Jan 23, 2005

No MBA for me.

I could never run a company. I’m too idealistic.

If I did, it would have to be the kind of place where everyone eats gourmet lunches for free. There would be no dress code, and everyone that worked there would be creative and intense and passionate about her job. She would also be very well paid. It would be humanitarian, and enviornmentally friendly, and open source, and all of our products would be beautifully designed and perfectly calibrated. Everyone would feel a part of the big picture, and there would be a trampoline in the employee lounge. It would be like some strange combination of Apple, Google, and elementary school.

Jan 23, 2005

Seven More Months?!

There is one bad thing about being accepted early to college. You go out of your mind with anticipation. And, unlike most other people, you have months and months of high school left.

I don’t really mind going to school, but I have no work ethic. Homework, studying… not so much. I don’t really care anymore. I can tell that I’m working short term. I’m just functioning on a day-to-day basis, not really learning anything. I don’t need to worry about finals, so there’s no point in taking notes or paying attention in biology if I can just read the book the night before a test and do really well. There’s no point in really learning the physics because all our tests are take-home and open book. I should do calculus homework, but he never checks it and barely mentions it in class. My grades aren’t really going down yet, though - and, let’s be honest, I would start doing more work if I dropped to a B+ in more than one or two subjects. I guess I like to pretend I’m a slacker, but I’m really not. I can get away with not studying very much and doing only required assignments, but I would never hand anything in late.

Then there’s The Laptop. I have been dying for my own laptop since I was about seven. It’s always been the understanding that my parents would buy me one for college as a high school graduation present. The day of acquisition is near. Near enough that I can start researching (and I have, more than you can imagine), but not near enough for it to be really soon. It’s far enough away that all the research is torture. I’ve decided on the Apple iBook, 14 inches, with the Combo Drive. I know the exact configuration I want, and which mouse and printer I’m going to buy. I know which iPod I’ll get if they have a $200-off-an-iPod-when-you-buy-a-PowerBook-or-iBook deal this summer like they did last summer. I’m not sure why this whole laptop thing matters to me as much as it does. I think about it as much as I think about actually going to college.

And I think about going to college a lot. Where I’m going to live, which courses I’m going to take, what my major will be, exactly what I’ll bring. I won’t bore you with the specifics, except for the fact that I’m planning to major in Neuroscience & Behavior. It’s going to drive me crazy because I have so long to wait. Can’t I just skip the next few months?

Oh, Wesleyan. You drive me crazy.

Jan 2, 2005

Obligatory New Year’s Resolutions Post

I like to make New Year’s resolutions, though I barely think about them afterwards. I typically have the same goals year-round, but I guess it’s helpful to lay them out once in a while and look them over. So here we go. In 2005 I’d like to . . .

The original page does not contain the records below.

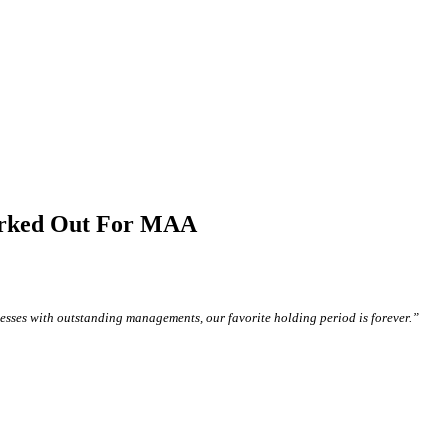
orked Out For MAA
sses with outstanding managements, our favorite holding period is forever.”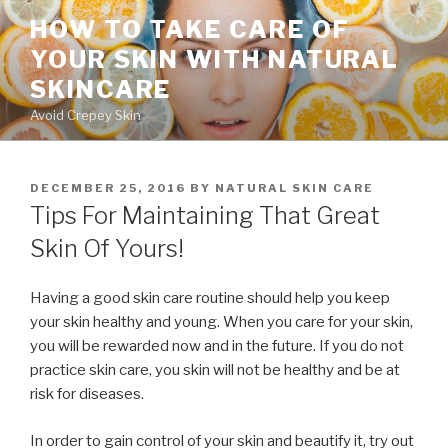
Skip
HOW TO TAKE CARE OF
to
YOUR SKIN WITH NATURAL
content
SKINCARE
Avoid Crepey Skin
POSTED
DECEMBER 25, 2016
BY
NATURAL SKIN CARE
ON
Tips For Maintaining That Great
Skin Of Yours!
Having a good skin care routine should help you keep
your skin healthy and young. When you care for your skin,
you will be rewarded now and in the future. If you do not
practice skin care, you skin will not be healthy and be at
risk for diseases.
In order to gain control of your skin and beautify it, try out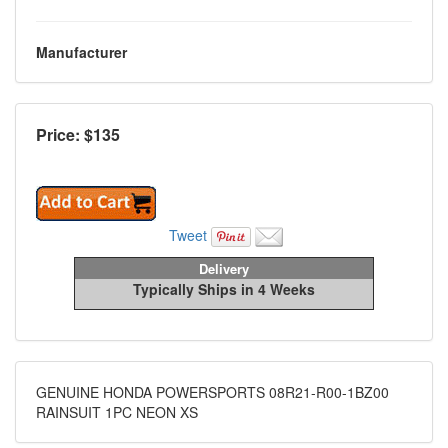
Manufacturer
Price: $
135
Tweet
Delivery
Typically Ships in 4 Weeks
GENUINE HONDA POWERSPORTS 08R21-R00-1BZ00
RAINSUIT 1PC NEON XS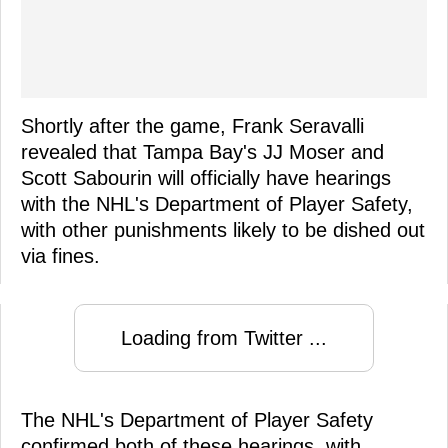
Shortly after the game, Frank Seravalli
revealed that Tampa Bay's JJ Moser and
Scott Sabourin will officially have hearings
with the NHL's Department of Player Safety,
with other punishments likely to be dished out
via fines.
Loading from Twitter ...
The NHL's Department of Player Safety
confirmed both of these hearings, with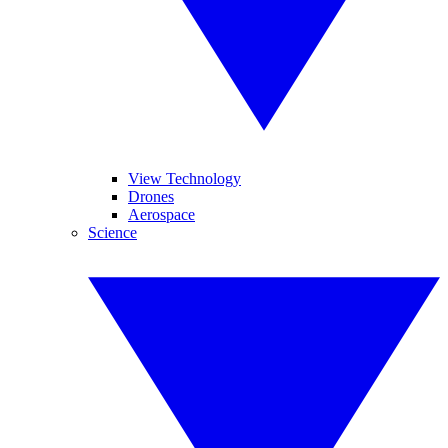
View Technology
Drones
Aerospace
Science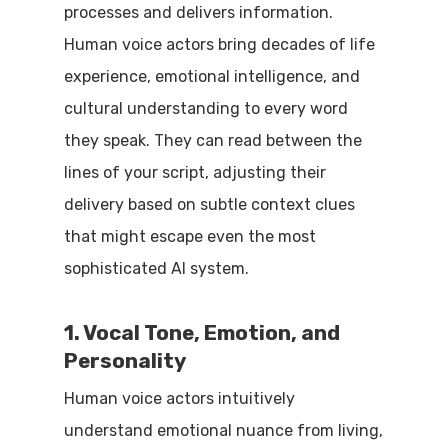
processes and delivers information.
Human voice actors bring decades of life
experience, emotional intelligence, and
cultural understanding to every word
they speak. They can read between the
lines of your script, adjusting their
delivery based on subtle context clues
that might escape even the most
sophisticated AI system.
1. Vocal Tone, Emotion, and
Personality
Human voice actors intuitively
understand emotional nuance from living,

  • Be healthier. Some people are probably going to think this is ridiculous, but I want to lose at least five or ten pounds. My BMI is hovering right at the upper limit of “Healthy,” and I’d like it to be lower. Plus, I feel better when I eat well and exercise. Unfortunately, this rarely translates into me actually wanting to do those things.
  • Be less of a recluse. This is more for college than it is for now. I’m okay with my life right now, but in college I want to spend less time sitting around by myself and more time out with my friends. This means being more open and less afraid of both other people and rejection.
  • Take more pictures of people. I take a lot of pictures of things, but very few of people outside my family. I want a lot of pictures of people from school to take with me to college.
  • Be more invested in things. I tend to float through life without ever really trying very hard at anything, or caring much at all. I’d like to stop that. It will not serve me well later in life.

Can you tell I’m obsessed with going to college?

I feel like there should be more, and there probably is, but I can’t think of it right now.